As the travel restrictions loosened, friends and family could visit again. One of our friends (retired) came for a month in October of 2021 and is still here. There was a vacant bar/ restaurant property on the beach sitting there closed because of Covid. I love to cook, and he wanted to keep busy, so we decided to lease the restaurant/bar. We also bought the neighbouring property and have just opened a small beach hotel tied to the restaurant. We now have a great staff to manage the restaurant, and we are ramping up for a busy season.
Our daughter, now 13, is thriving and feels at home here. She is excelling in math and is doing great all around. She has a childhood where she gets to ride her bike everywhere and occasionally checks in – usually for ice cream money. She has friends and is learning Spanish.

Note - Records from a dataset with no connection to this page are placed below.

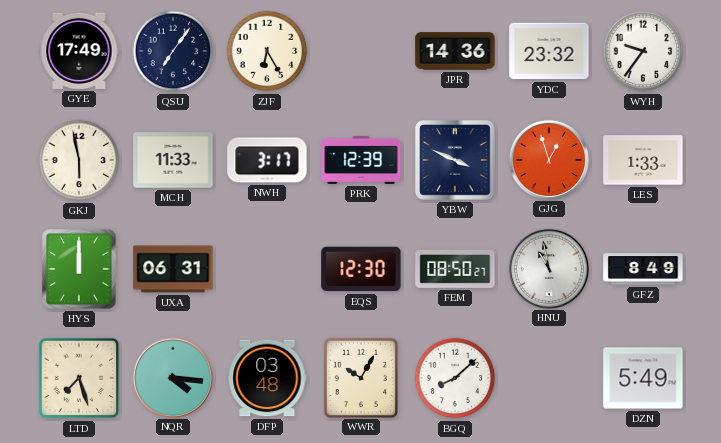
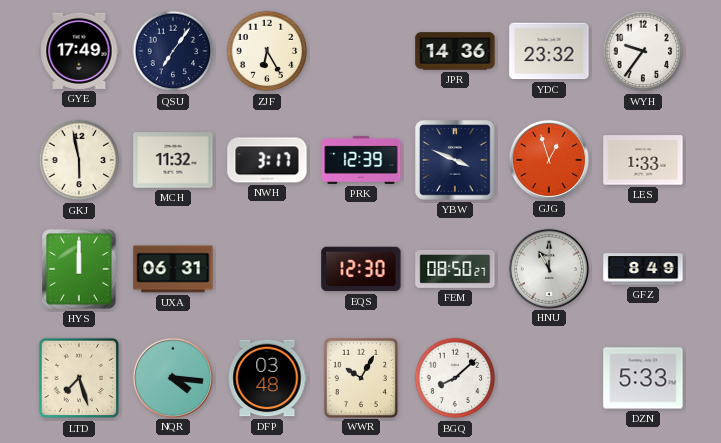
MCH: 11:33 -> 11:32
HNU: 10:58 -> 11:00
DZN: 5:49 -> 5:33
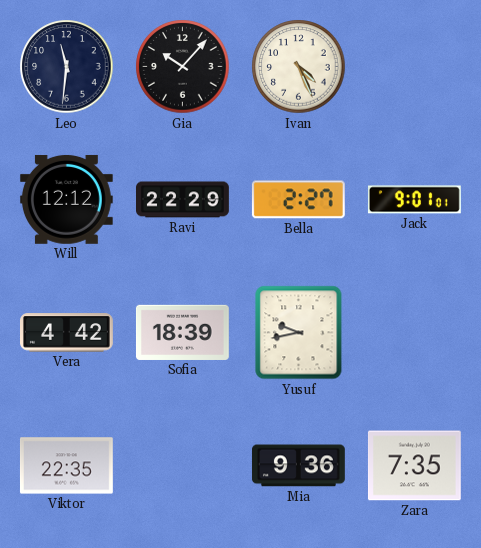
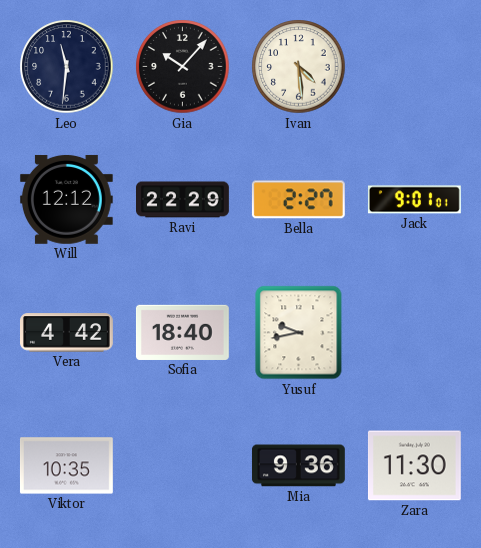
Ivan: 4:26 -> 4:29
Sofia: 18:39 -> 18:40
Viktor: 22:35 -> 10:35
Zara: 7:35 -> 11:30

It is incredible how much my life has changed in the last five years. I went from stress, commuting, sitting in traffic, seeing my daughter for an hour between daycare and bed, passing my husband on our separate ways to accomplish things – to an incredible family first, WARM, and more relaxed life. Instead of rushing out the door a 5 am, I happily enjoy the parrots and monkeys waking with my morning coffee. And yet what we have learned, and are accomplishing, is truly incredible. Sometimes we forget what we have achieved, but then we listen to a guest rave about our life, which makes us remember.